Objectives: To explore whether smoking and alcohol use are associated with hand osteoarthritis (OA) features in two different OA cohorts.

Method: We studied 530 people with radiographic hand OA from the Musculoskeletal pain in Ullensaker STudy (MUST) and 187 people from the Oslo hand OA cohort [mean (sd) age 65 (8.0) and 62 (5.7) years, 71% and 91% women, respectively]. Smoking, alcohol use and hand pain were self-reported. Participants underwent conventional hand radiographs and ultrasound examination of 30 hand joints. The Kellgren–Lawrence sum score for radiographic OA severity (0–120 scale) and the proportion of participants having at least one joint with grey-scale synovitis (grade ≥1) were calculated. We studied whether smoking and alcohol use were cross-sectionally associated with radiographic OA, synovitis, and pain using adjusted linear and logistic regression analyses.

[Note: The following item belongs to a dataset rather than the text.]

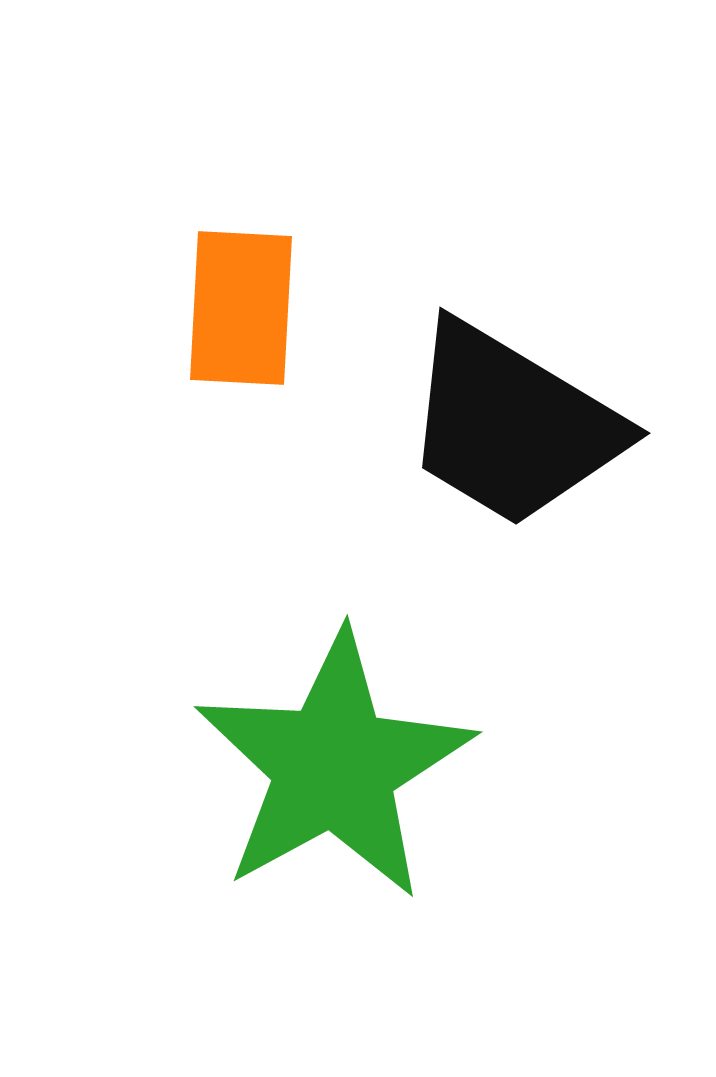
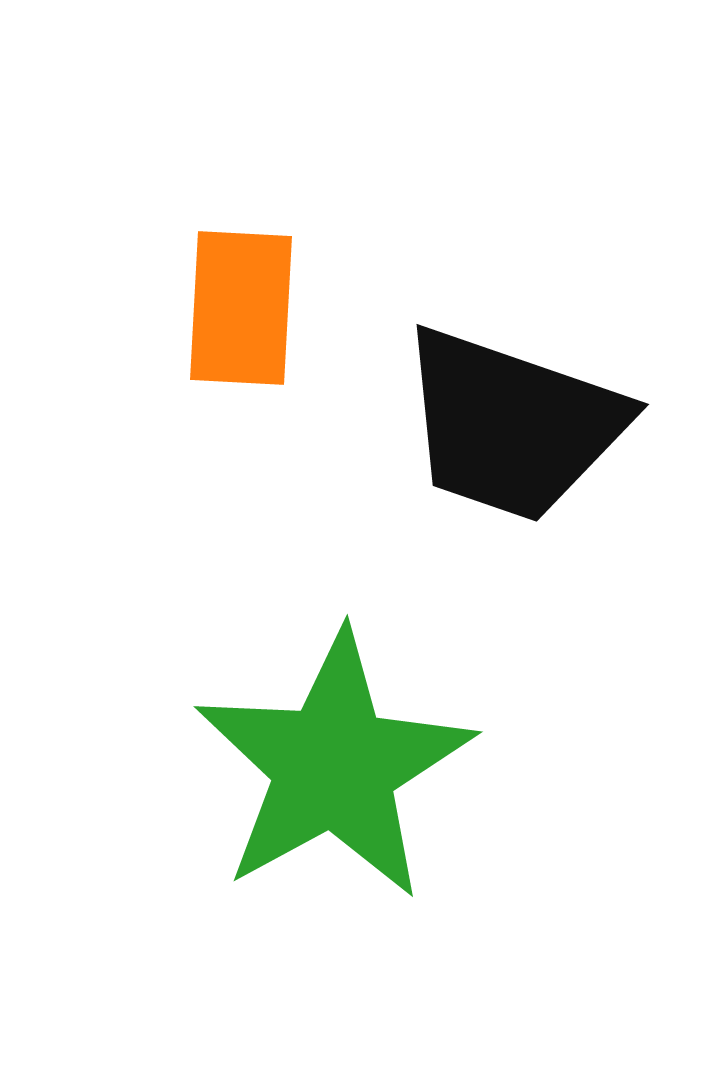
black trapezoid: rotated 12 degrees counterclockwise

Results: Smoking was associated with less radiographic OA in both cohorts [β = −4.71, 95% confidence interval (CI) −8.36 to −1.06 for current smoking in MUST and β = −0.15, 95% CI −0.29 to −0.02 for smoking pack-years in the Oslo hand OA cohort]. Stratified analyses indicated that the association was present in men only. Being a monthly drinker (examined in MUST only) was significantly associated with present synovitis compared to never drinkers (odds ratio = 2.35, 95% CI 1.27 to 4.34) (no gender differences). Neither smoking nor alcohol was associated with hand pain.

Conclusions: Smoking was associated with less radiographic hand OA whereas alcohol consumption was associated with present joint inflammation in hand OA. Future longitudinal studies are needed to explore the causal associations and explanatory mechanisms behind gender differences.